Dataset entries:
== == ==
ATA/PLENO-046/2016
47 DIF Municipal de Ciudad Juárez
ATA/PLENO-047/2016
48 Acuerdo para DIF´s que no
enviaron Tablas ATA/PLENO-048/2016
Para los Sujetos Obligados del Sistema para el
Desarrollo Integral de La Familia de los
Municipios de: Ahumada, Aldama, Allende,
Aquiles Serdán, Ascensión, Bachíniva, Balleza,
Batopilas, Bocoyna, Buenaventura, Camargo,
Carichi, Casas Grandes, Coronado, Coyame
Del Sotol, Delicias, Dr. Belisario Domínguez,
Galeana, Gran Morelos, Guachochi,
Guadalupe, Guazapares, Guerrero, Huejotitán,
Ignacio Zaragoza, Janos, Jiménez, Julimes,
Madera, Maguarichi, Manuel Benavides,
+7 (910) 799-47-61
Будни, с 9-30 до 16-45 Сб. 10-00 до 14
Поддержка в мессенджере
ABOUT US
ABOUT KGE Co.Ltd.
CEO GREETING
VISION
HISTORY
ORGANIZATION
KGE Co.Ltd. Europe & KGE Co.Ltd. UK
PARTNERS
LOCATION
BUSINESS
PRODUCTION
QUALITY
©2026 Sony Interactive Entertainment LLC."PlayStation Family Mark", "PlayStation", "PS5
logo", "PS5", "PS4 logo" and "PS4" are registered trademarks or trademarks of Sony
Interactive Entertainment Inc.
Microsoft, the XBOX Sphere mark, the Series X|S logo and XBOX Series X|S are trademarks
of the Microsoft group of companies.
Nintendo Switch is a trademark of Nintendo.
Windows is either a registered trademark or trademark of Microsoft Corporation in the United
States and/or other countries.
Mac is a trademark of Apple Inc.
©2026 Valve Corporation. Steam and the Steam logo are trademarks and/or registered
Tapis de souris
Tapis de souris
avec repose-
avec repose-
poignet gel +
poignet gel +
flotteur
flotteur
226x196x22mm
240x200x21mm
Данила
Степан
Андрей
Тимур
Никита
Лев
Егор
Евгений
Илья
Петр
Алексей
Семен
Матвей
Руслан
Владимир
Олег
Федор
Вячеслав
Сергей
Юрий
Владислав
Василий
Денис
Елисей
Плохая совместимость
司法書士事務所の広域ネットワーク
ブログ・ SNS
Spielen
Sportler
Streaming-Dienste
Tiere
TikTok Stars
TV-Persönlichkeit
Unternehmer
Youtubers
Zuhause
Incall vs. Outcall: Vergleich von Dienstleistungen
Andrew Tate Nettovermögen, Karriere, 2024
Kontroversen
== == ==
- _Work required_
Would you please set down the lines from the one with "ORGANIZATION" to the end of the data above, exactly and without any other lines?

- _Exercise output_
ORGANIZATION
KGE Co.Ltd. Europe & KGE Co.Ltd. UK
PARTNERS
LOCATION
BUSINESS
PRODUCTION
QUALITY
©2026 Sony Interactive Entertainment LLC."PlayStation Family Mark", "PlayStation", "PS5
logo", "PS5", "PS4 logo" and "PS4" are registered trademarks or trademarks of Sony
Interactive Entertainment Inc.
Microsoft, the XBOX Sphere mark, the Series X|S logo and XBOX Series X|S are trademarks
of the Microsoft group of companies.
Nintendo Switch is a trademark of Nintendo.
Windows is either a registered trademark or trademark of Microsoft Corporation in the United
States and/or other countries.
Mac is a trademark of Apple Inc.
©2026 Valve Corporation. Steam and the Steam logo are trademarks and/or registered
Tapis de souris
Tapis de souris
avec repose-
avec repose-
poignet gel +
poignet gel +
flotteur
flotteur
226x196x22mm
240x200x21mm
Данила
Степан
Андрей
Тимур
Никита
Лев
Егор
Евгений
Илья
Петр
Алексей
Семен
Матвей
Руслан
Владимир
Олег
Федор
Вячеслав
Сергей
Юрий
Владислав
Василий
Денис
Елисей
Плохая совместимость
司法書士事務所の広域ネットワーク
ブログ・ SNS
Spielen
Sportler
Streaming-Dienste
Tiere
TikTok Stars
TV-Persönlichkeit
Unternehmer
Youtubers
Zuhause
Incall vs. Outcall: Vergleich von Dienstleistungen
Andrew Tate Nettovermögen, Karriere, 2024
Kontroversen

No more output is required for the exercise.